Led by a sharp plunge in office construction and a stagnating national economy, Orange County’s once-booming economy slowed considerably in mid-1986 and will continue to slide for at least the remainder of the year, Chapman College’s Center for Economic Research reported Thursday.
“The downward forces have gained momentum,” said James Doti, dean of Chapman’s School of Business and Management. “Now the question is not whether the growth rate will fall, but only how fast.”
Although Doti has been forecasting a decline in Orange County’s economy for the last nine months, he said Thursday that events have more than confirmed his expectations. However, he steadfastly refused to predict another recession for either the nation or the county.
“I can only say that the possibility for a recession is greater than it was,” he said.
As a result of the weakness, Doti said he expects layoffs by county businesses to increase and the rate of job creations to slow dramatically.
Orange County job growth, which hit a torrid 9% pace in 1984, will drop to just 3.5% in the final months of the year, he predicted.

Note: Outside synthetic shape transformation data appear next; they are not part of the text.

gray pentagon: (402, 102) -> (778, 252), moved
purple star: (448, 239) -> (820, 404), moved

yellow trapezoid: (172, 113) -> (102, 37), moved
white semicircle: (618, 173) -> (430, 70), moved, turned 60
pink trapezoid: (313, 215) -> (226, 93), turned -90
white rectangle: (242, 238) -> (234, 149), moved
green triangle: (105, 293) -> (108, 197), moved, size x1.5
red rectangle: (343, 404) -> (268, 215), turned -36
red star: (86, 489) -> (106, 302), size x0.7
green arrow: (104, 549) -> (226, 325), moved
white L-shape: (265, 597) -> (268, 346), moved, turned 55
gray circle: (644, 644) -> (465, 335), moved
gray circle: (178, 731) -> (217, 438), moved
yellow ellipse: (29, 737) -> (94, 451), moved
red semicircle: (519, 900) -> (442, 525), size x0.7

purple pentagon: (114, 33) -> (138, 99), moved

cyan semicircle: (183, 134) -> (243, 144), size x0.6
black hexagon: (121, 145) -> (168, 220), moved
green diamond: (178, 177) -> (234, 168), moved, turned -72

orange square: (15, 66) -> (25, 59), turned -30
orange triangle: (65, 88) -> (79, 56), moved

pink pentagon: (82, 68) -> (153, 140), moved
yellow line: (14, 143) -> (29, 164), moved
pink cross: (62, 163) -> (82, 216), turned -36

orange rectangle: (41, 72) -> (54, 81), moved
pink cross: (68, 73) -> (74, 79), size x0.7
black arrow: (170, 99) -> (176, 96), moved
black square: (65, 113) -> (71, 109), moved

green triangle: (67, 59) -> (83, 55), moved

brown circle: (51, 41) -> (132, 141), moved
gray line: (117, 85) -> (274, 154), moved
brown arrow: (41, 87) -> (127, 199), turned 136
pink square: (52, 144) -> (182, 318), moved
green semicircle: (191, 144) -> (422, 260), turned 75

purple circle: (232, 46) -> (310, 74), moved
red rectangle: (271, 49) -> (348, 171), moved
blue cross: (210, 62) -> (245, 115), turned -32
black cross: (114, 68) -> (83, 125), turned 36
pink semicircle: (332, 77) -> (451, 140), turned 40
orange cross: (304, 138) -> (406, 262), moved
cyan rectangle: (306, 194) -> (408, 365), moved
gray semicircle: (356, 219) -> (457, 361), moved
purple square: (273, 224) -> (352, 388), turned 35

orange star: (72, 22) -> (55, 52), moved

For all of 1986, Doti projected that 45,000 new jobs will be created, about 60% of the level of two years ago.
Doti, who devised an elaborate econometric model to simulate the Orange County economy, said the economic barometer dropped in mid-1986 to its lowest point since mid-1983, when the county was recovering from back-to-back national recessions. He said he expects the indicator series to drop further for the rest of the year because of the weakening national economy and the continued effects of slower construction rates in both the commercial and residential sectors.
Doti said prospects of new federal tax legislation making real estate a less attractive investment--as well as a continuing glut of new office buildings--dragged down the rate of new commercial construction in the county during the first half of 1986.